▶ [Work instruction]:
Within the material below, find each line bearing the word "Series" and present it.

▶ [Exercise material]:
□ □ □ □ □ □ □
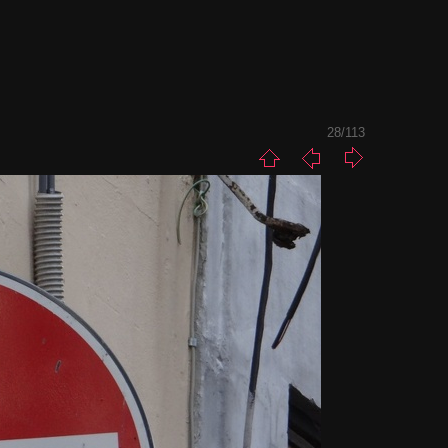
28/113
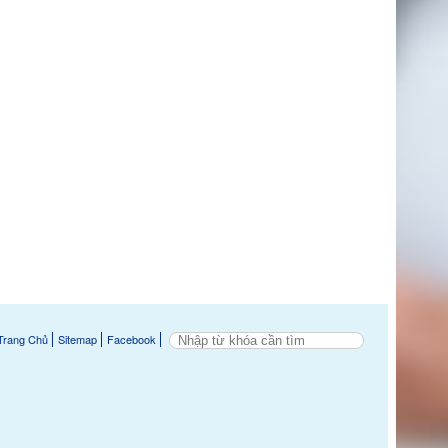
Trang Chủ
Sitemap
Facebook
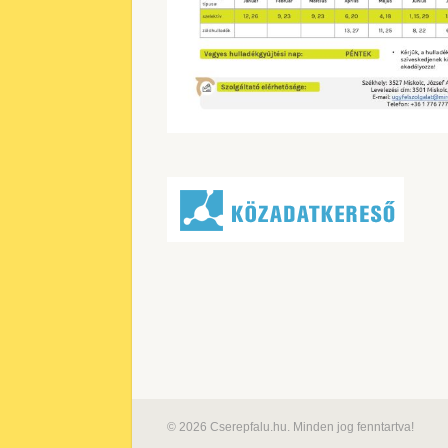
© 2026 Cserepfalu.hu. Minden jog fenntartva!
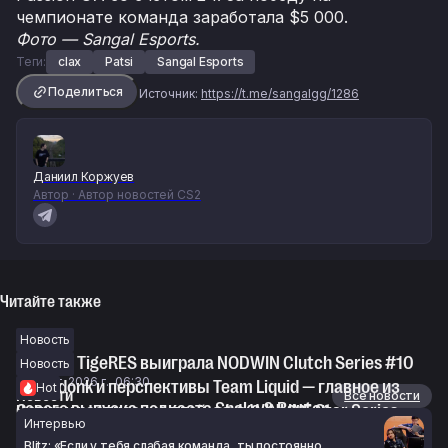
чемпионате команда заработала $5 000.
Фото — Sangal Esports.
Теги:
clax
Patsi
Sangal Esports
Поделиться
Источник:
https://t.me/sangalgg/1286
Даниил Коржуев
Автор · Автор новостей CS2
Читайте также
Новость
Nuclear TigeRES выиграла NODWIN Clutch Series #10
Новость
7 авг. 2026 г., 06:30
Спад donk и перспективы Team Liquid — главное из
Hot
Новости
Все новости
нового выпуска подкаста Snake & Banter
Сетка и расписание плей-офф WINLINE Star Series
Интервью
6 авг. 2026 г., 21:02
Season 3 по CS2
Blitz: «Если у тебя слабая команда, ты постоянно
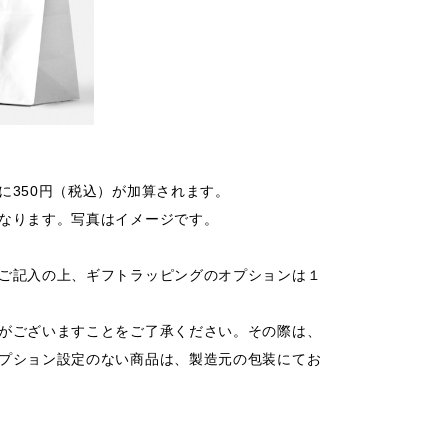
に350円（税込）が加算されます。
なります。写真はイメージです。
ご記入の上、ギフトラッピングのオプションは１
がございますことをご了承ください。その際は、
プション設定のない商品は、製造元の包装にてお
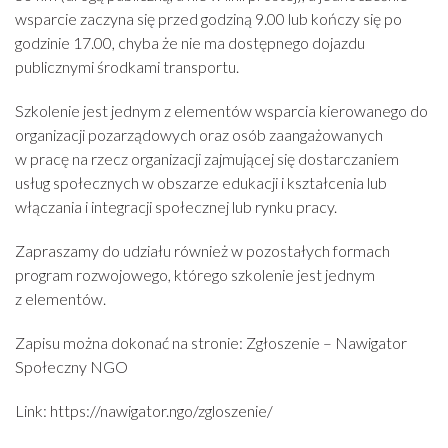
wsparcie zaczyna się przed godziną 9.00 lub kończy się po
godzinie 17.00, chyba że nie ma dostępnego dojazdu
publicznymi środkami transportu.
Szkolenie jest jednym z elementów wsparcia kierowanego do
organizacji pozarządowych oraz osób zaangażowanych
w pracę na rzecz organizacji zajmującej się dostarczaniem
usług społecznych w obszarze edukacji i kształcenia lub
włączania i integracji społecznej lub rynku pracy.
Zapraszamy do udziału również w pozostałych formach
program rozwojowego, którego szkolenie jest jednym
z elementów.
Zapisu można dokonać na stronie: Zgłoszenie – Nawigator
Społeczny NGO
Link: https://nawigator.ngo/zgloszenie/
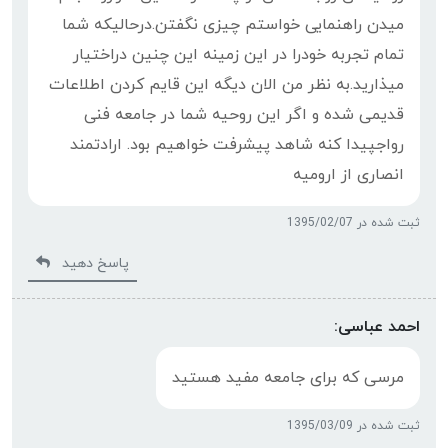
میدن راهنمایی خواستم چیزی نگفتن.درحالیکه شما
تمام تجربه خودرا در این زمینه این چنین دراختیار
میذارید.به نظر من الان دیگه این قایم کردن اطلاعات
قدیمی شده و اگر این روحیه شما در جامعه فنی
رواجپیدا کنه شاهد پیشرفت خواهیم بود. ارادتمند
انصاری از ارومیه
ثبت شده در 1395/02/07
پاسخ دهید
احمد عباسی:
مرسی که برای جامعه مفید هستید
ثبت شده در 1395/03/09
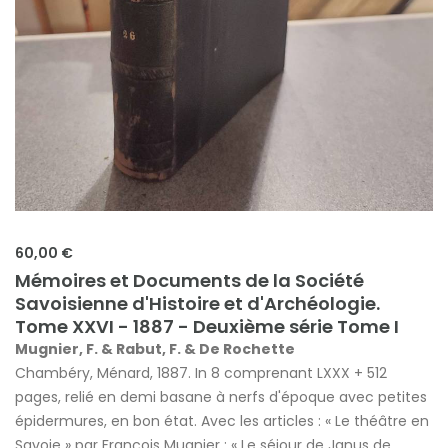
60,00 €
Mémoires et Documents de la Société
Savoisienne d'Histoire et d'Archéologie.
Tome XXVI - 1887 - Deuxième série Tome I
Mugnier, F. & Rabut, F. & De Rochette
Chambéry, Ménard, 1887. In 8 comprenant LXXX + 512
pages, relié en demi basane à nerfs d'époque avec petites
épidermures, en bon état. Avec les articles : « Le théâtre en
Savoie » par François Mugnier ; « Le séjour de Janus de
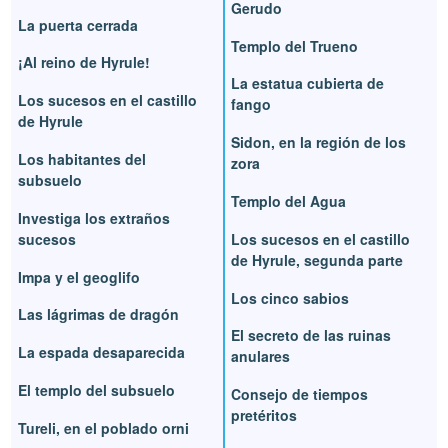
Gerudo
La puerta cerrada
Templo del Trueno
¡Al reino de Hyrule!
La estatua cubierta de
Los sucesos en el castillo
fango
de Hyrule
Sidon, en la región de los
Los habitantes del
zora
subsuelo
Templo del Agua
Investiga los extraños
sucesos
Los sucesos en el castillo
de Hyrule, segunda parte
Impa y el geoglifo
Los cinco sabios
Las lágrimas de dragón
El secreto de las ruinas
La espada desaparecida
anulares
El templo del subsuelo
Consejo de tiempos
pretéritos
Tureli, en el poblado orni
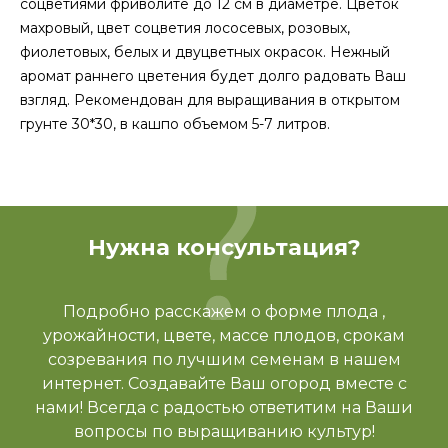
соцветиями фриволите до 12 см в диаметре. Цветок
махровый, цвет соцветия лососевых, розовых,
фиолетовых, белых и двуцветных окрасок. Нежный
аромат раннего цветения будет долго радовать Ваш
взгляд. Рекомендован для выращивания в открытом
грунте 30*30, в кашпо объемом 5-7 литров.
Нужна консультация?
Подробно расскажем о форме плода ,
урожайности, цвете, массе плодов, срокам
созревания по лучшим семенам в нашем
интернет. Создавайте Ваш огород вместе с
нами! Всегда с радостью ответитим на Ваши
вопросы по выращиванию культур!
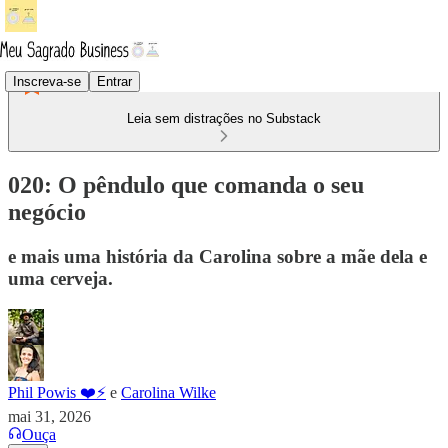
Inscreva-se
Entrar
Leia sem distrações no Substack
020: O pêndulo que comanda o seu
negócio
e mais uma história da Carolina sobre a mãe dela e
uma cerveja.
Phil Powis ❤️⚡️
e
Carolina Wilke
mai 31, 2026
Ouça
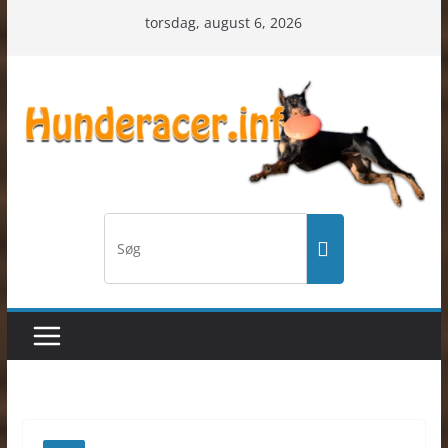
Skip
torsdag, august 6, 2026
to
content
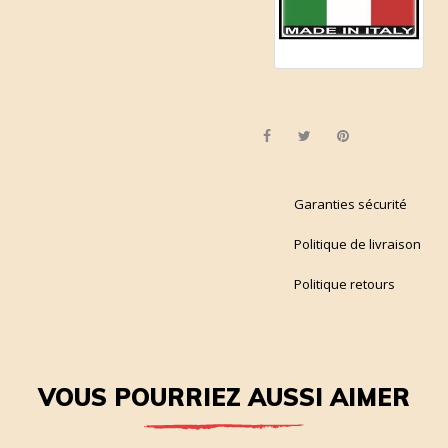
Partager
Tweet
Pinterest
Garanties sécurité
Politique de livraison
Politique retours
VOUS POURRIEZ AUSSI AIMER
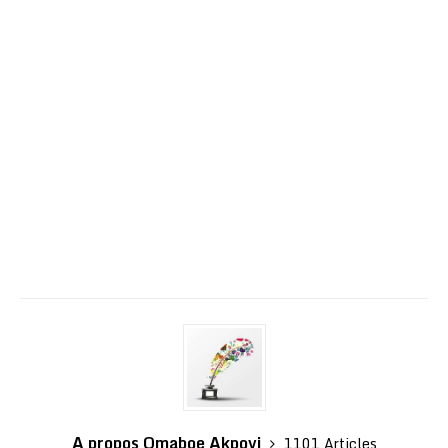
A propos Omaboe Akpovi
1101 Articles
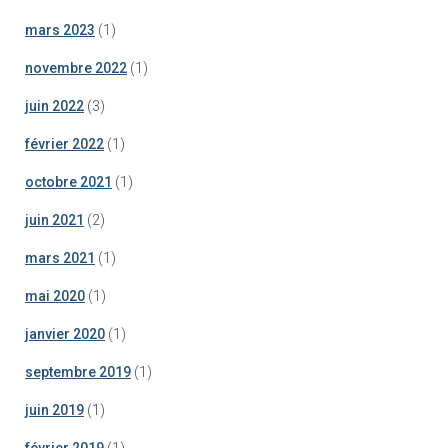
mars 2023
(1)
novembre 2022
(1)
juin 2022
(3)
février 2022
(1)
octobre 2021
(1)
juin 2021
(2)
mars 2021
(1)
mai 2020
(1)
janvier 2020
(1)
septembre 2019
(1)
juin 2019
(1)
février 2019
(1)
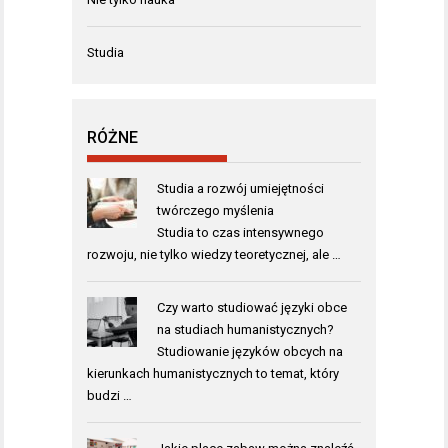
Studia
RÓŻNE
Studia a rozwój umiejętności
twórczego myślenia
Studia to czas intensywnego
rozwoju, nie tylko wiedzy teoretycznej, ale …
Czy warto studiować języki obce
na studiach humanistycznych?
Studiowanie języków obcych na
kierunkach humanistycznych to temat, który
budzi …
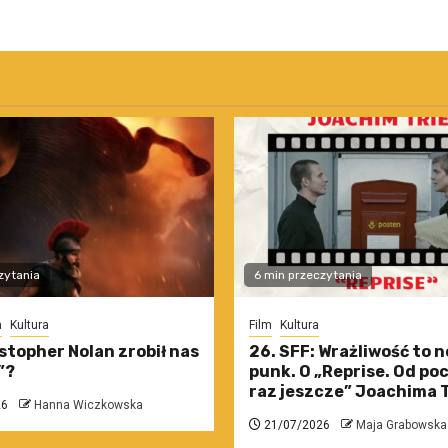
zytania
6 min przeczytania
m
Kultura
Film
Kultura
stopher Nolan zrobił nas
26. SFF: Wrażliwość to 
”?
punk. O „Reprise. Od po
raz jeszcze” Joachima T
26
Hanna Wiczkowska
21/07/2026
Maja Grabowska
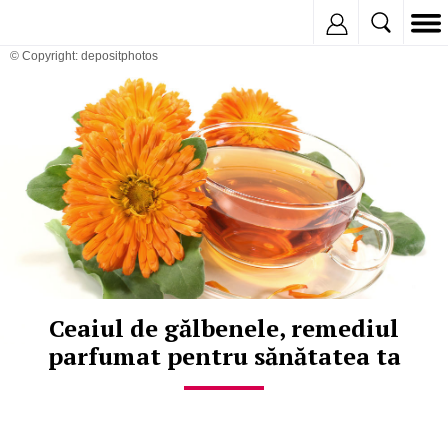
Inregistreaza
© Copyright: depositphotos
Ceaiul de gălbenele, remediul
parfumat pentru sănătatea ta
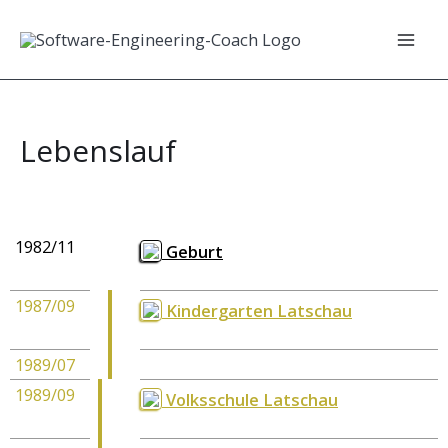
Zum
Inhalt
Mai
springen
Men
Lebenslauf
1982/11
Geburt
1987/09
Kindergarten Latschau
1989/07
1989/09
Volksschule Latschau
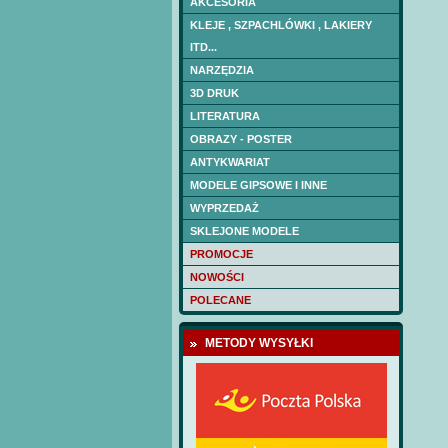
AKCESORIA
KLEJE , SZPACHLÓWKI , LAKIERY
ITD...
NARZĘDZIA
3D DRUK
LITERATURA
OBRAZY - POSTER
ANTYKWARIAT
MODELE GIPSOWE I INNE
WYPRZEDAŻ
SKLEJONE MODELE
PROMOCJE
NOWOŚCI
POLECANE
METODY WYSYŁKI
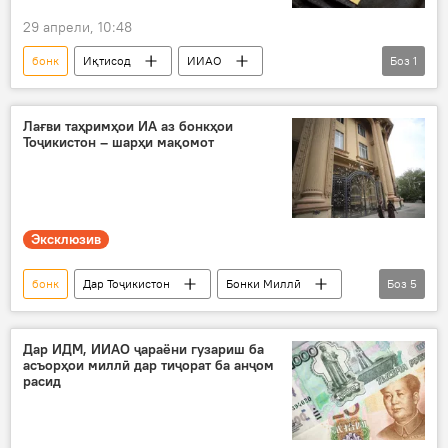
29 апрели, 10:48
бонк
Иқтисод
ИИАО
Боз
1
Иттиҳоди иқтисодии Уросиё
Лағви таҳримҳои ИА аз бонкҳои
Тоҷикистон – шарҳи мақомот
Эксклюзив
бонк
Дар Тоҷикистон
Бонки Миллӣ
Боз
5
таҳрим
Иттиҳоди Аврупо
лағв
молия
Русия
Дар ИДМ, ИИАО ҷараёни гузариш ба
асъорҳои миллӣ дар тиҷорат ба анҷом
расид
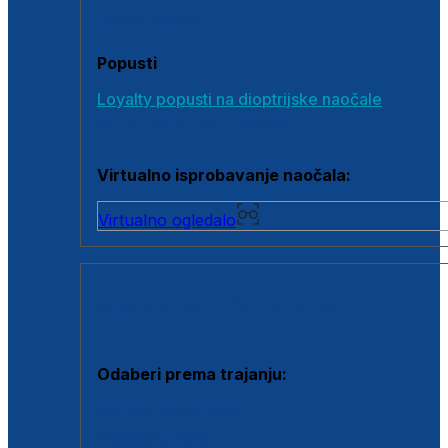
Poklon bonovi
Popusti
Loyalty popusti na dioptrijske naočale
Outlet dioptrijskih naočala
Virtualno isprobavanje naočala:
Virtualno ogledalo
KONTAKTNE LEĆE I OTOPINE
Odaberi prema trajanju:
Jednodnevne leće
Mjesečne leće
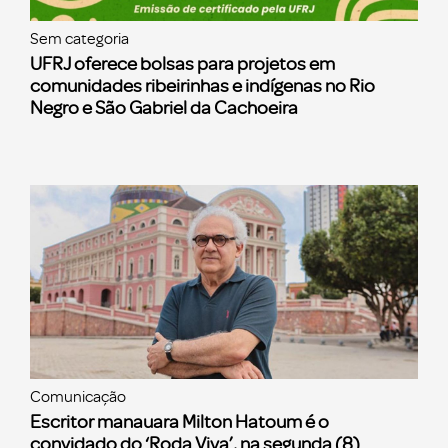
Sem categoria
UFRJ oferece bolsas para projetos em
comunidades ribeirinhas e indígenas no Rio
Negro e São Gabriel da Cachoeira
Comunicação
Escritor manauara Milton Hatoum é o
convidado do ‘Roda Viva’, na segunda (8)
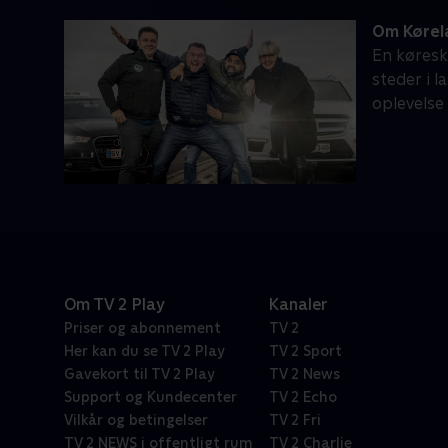
Om Kørel
En køresko
steder i l
oplevelse 
Om TV 2 Play
Kanaler
Priser og abonnement
TV 2
Her kan du se TV 2 Play
TV 2 Sport
Gavekort til TV 2 Play
TV 2 News
Support og Kundecenter
TV 2 Echo
Vilkår og betingelser
TV 2 Fri
TV 2 NEWS i offentligt rum
TV 2 Charlie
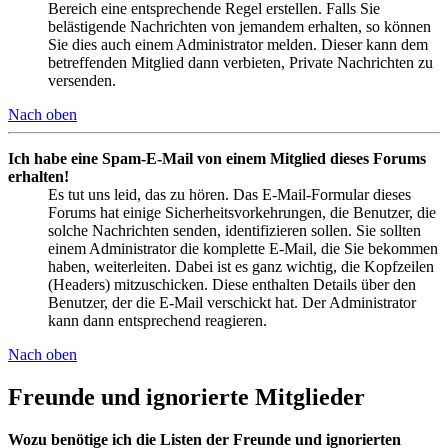
Bereich eine entsprechende Regel erstellen. Falls Sie
belästigende Nachrichten von jemandem erhalten, so können
Sie dies auch einem Administrator melden. Dieser kann dem
betreffenden Mitglied dann verbieten, Private Nachrichten zu
versenden.
Nach oben
Ich habe eine Spam-E-Mail von einem Mitglied dieses Forums
erhalten!
Es tut uns leid, das zu hören. Das E-Mail-Formular dieses
Forums hat einige Sicherheitsvorkehrungen, die Benutzer, die
solche Nachrichten senden, identifizieren sollen. Sie sollten
einem Administrator die komplette E-Mail, die Sie bekommen
haben, weiterleiten. Dabei ist es ganz wichtig, die Kopfzeilen
(Headers) mitzuschicken. Diese enthalten Details über den
Benutzer, der die E-Mail verschickt hat. Der Administrator
kann dann entsprechend reagieren.
Nach oben
Freunde und ignorierte Mitglieder
Wozu benötige ich die Listen der Freunde und ignorierten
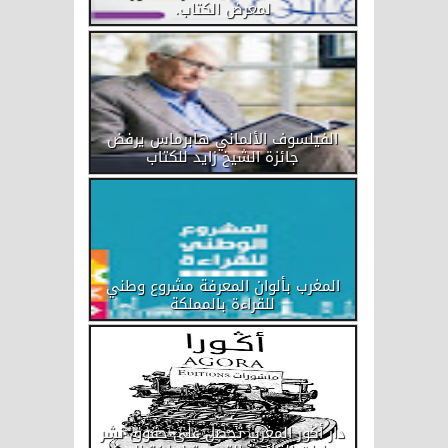
لمعرض الكتاب.
الفيلسوف الألماني هابرماس يرفض
جائزة الشيخ زايد للكتاب
المغرب بألوان المعرفة مشروع وطني
للقراءة بالمملكة
دار أݣور المغرب تحصل على حقوق نشر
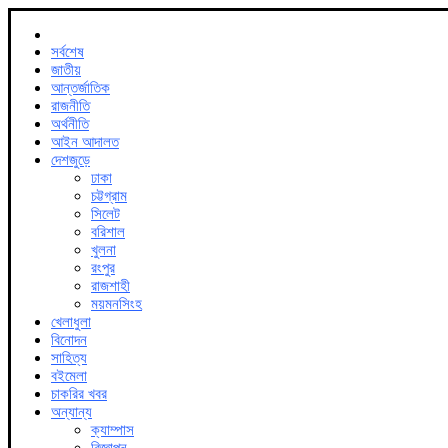
সর্বশেষ
জাতীয়
আন্তর্জাতিক
রাজনীতি
অর্থনীতি
আইন আদালত
দেশজুড়ে
ঢাকা
চট্টগ্রাম
সিলেট
বরিশাল
খুলনা
রংপুর
রাজশাহী
ময়মনসিংহ
খেলাধুলা
বিনোদন
সাহিত্য
বইমেলা
চাকরির খবর
অন্যান্য
ক্যাম্পাস
বিজ্ঞাপন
□ □ □ □ □ □ □
▶ [Task solution]:
Nuclear TigeRES выиграла NODWIN Clutch Series #10
Сетка и расписание плей-офф WINLINE Star Series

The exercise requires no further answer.